Stored data:

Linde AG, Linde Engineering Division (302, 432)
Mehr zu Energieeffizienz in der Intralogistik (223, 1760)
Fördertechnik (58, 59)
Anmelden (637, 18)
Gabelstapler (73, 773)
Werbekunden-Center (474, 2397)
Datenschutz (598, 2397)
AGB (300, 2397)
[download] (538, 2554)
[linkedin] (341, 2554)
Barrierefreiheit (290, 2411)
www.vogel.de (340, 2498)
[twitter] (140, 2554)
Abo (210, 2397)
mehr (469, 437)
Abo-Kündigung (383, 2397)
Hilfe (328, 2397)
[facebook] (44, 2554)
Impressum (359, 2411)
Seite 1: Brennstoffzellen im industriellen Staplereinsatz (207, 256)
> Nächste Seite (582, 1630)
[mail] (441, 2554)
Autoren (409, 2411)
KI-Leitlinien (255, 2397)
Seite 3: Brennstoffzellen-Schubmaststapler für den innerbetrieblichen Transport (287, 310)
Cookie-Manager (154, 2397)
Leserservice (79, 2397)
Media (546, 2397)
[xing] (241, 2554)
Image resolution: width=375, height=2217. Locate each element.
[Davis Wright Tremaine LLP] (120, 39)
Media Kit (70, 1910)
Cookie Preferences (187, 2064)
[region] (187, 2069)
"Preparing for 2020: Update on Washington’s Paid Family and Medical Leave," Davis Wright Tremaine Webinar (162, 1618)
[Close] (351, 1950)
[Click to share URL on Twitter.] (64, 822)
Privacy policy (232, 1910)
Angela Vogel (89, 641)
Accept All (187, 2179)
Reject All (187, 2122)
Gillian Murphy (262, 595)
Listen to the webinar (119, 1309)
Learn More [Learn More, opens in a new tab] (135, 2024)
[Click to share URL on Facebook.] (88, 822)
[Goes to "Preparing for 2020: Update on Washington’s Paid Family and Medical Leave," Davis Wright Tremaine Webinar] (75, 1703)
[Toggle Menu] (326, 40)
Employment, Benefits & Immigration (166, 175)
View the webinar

DESCRIPTION OF THE TASK:
Above are the records; from them, give again exactly the lines from the one containing "[Davis Wright Tremaine LLP] (120, 39)" through the one containing "[Close] (351, 1950)", both included.

EXERCISE RESPONSE:
[Davis Wright Tremaine LLP] (120, 39)
Media Kit (70, 1910)
Cookie Preferences (187, 2064)
[region] (187, 2069)
"Preparing for 2020: Update on Washington’s Paid Family and Medical Leave," Davis Wright Tremaine Webinar (162, 1618)
[Close] (351, 1950)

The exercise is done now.